Uma vez verificada e estabelecida, as duas partes usam o que é conhecido como Chave de Algoritmo de Mudança Diffie-Hellman para criar uma chave simétrica.

Este algoritmo permite que tanto o cliente como o servidor compartilhem a chave criptografada que será usada para realizar a sessão de comunicação. Aqui, segue como o algoritmo funciona em nível básico:

  1. Tanto o cliente como o servidor concordam na utilização de um número primário extenso, do jeito que não haja nenhum fator em comum. Esse primeiro valor de número é também conhecido como seed value, ou valor inicial.
  2. Em seguida, as duas partes concordam em um mecanismo de codificação comum para gerar mais um padrão de valores que manipulam os valores iniciais e os algoritmos na raiz. Estes mecanismos são também conhecidos como AES (Padrão de Criptografia Avançada).
  3. Ambas as partes geram de forma independente um número primário. Isso é usado na interação de chaves privadas secretas.
  4. Esta nova chave privada é gerada com um número compartilhado e a criptografia de um algoritmo (e.g. AES), é usada para computar uma chave pública distribuída a outro computador.
  5. As partes então usam uma chave privada personificada, a chave pública compartilhada da outra máquina e o número original para criar uma chave compartilhada final.

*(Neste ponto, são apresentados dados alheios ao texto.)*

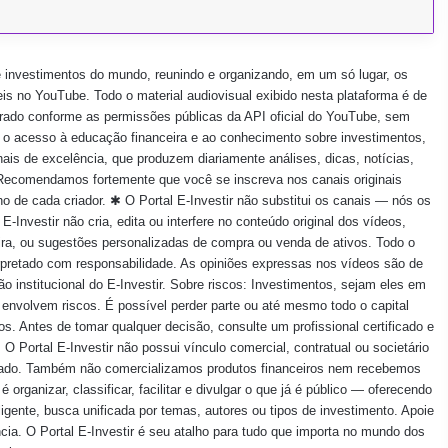
e investimentos do mundo, reunindo e organizando, em um só lugar, os
is no YouTube. Todo o material audiovisual exibido nesta plataforma é de
porado conforme as permissões públicas da API oficial do YouTube, sem
ar o acesso à educação financeira e ao conhecimento sobre investimentos,
s de excelência, que produzem diariamente análises, dicas, notícias,
✱ Recomendamos fortemente que você se inscreva nos canais originais
ho de cada criador. ✱ O Portal E-Investir não substitui os canais — nós os
Investir não cria, edita ou interfere no conteúdo original dos vídeos,
ira, ou sugestões personalizadas de compra ou venda de ativos. Todo o
erpretado com responsabilidade. As opiniões expressas nos vídeos são de
o institucional do E-Investir. Sobre riscos: Investimentos, sejam eles em
, envolvem riscos. É possível perder parte ou até mesmo todo o capital
s. Antes de tomar qualquer decisão, consulte um profissional certificado e
 O Portal E-Investir não possui vínculo comercial, contratual ou societário
cado. Também não comercializamos produtos financeiros nem recebemos
rganizar, classificar, facilitar e divulgar o que já é público — oferecendo
igente, busca unificada por temas, autores ou tipos de investimento. Apoie
cia. O Portal E-Investir é seu atalho para tudo que importa no mundo dos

Esta chave é calculada de forma independente por ambos os computadores, mas criará a mesma chave de criptografia em ambos os lados.
  6. Agora que ambos os lados tem uma chave compartilhada, é possível criar uma criptografia simétrica para todas a sessão de SSH. A mesma chave pode ser usada para criptografar e descriptografar mensagens (leia: criptografia simétrica na seção). Agora que a criptografia de segurança simétrica foi realizada, o usuário precisa ser autenticado.

Autenticando o usuário

Este é o estágio final antes do usuário obter suas credenciais de acesso ao servidor de forma autenticada. Para isto, a maioria dos usuários de SSH utilizam uma senha. O usuário precisa colocar a senha e o nome de usuário. Essas credenciais utilizam de um túnel criptrografado simétrico, então não há chance de ser capturado por terceiros. Dessa maneira, as senhas são criptografadas, mas mesmo assim, não é recomendado utilizar conexões não seguras. Isto ocorre porque muitos robôs podem simplesmente utilizar facilmente senhas padrões e conseguir acesso a sua conta. Assim, recomendamos a utilização do pares de chave SSH.

Há um padrão de chaves assimétricas usadas para autenticar o usuário de forma que não precise se colocar nenhuma senha.

Conclusão

Ao obter uma compreensão mais profunda do funcionamento do SSH ajuda os usuários nos aspectos de segurança desta tecnologia. A maioria das pessoas considera este processo extremamente complexo e incompreensível, mas é muito mais simples do que a maioria das pessoas pensa. Se você está se perguntando quanto tempo demora um computador para calcular um processo de criptografia e descriptografia, e autenticar um usuário, bem…isso acontece em menos de um segundo. Na verdade, o tempo máximo é gasto na transferência de dados pela Internet.

Esperamos que este tutorial do SSH o tenha ajudado a ver a maneira como diferentes tecnologias podem ser agrupadas para criar um sistema robusto, no qual cada mecanismo tem um importante para desempenhar. Além disso, agora você sabe porque a Telnet tornou-se uma coisa do passado assim que SSH surgiu.

Para mais tutoriais do Linux, certifique-se de verificar nossa seção de tutoriais do VPS.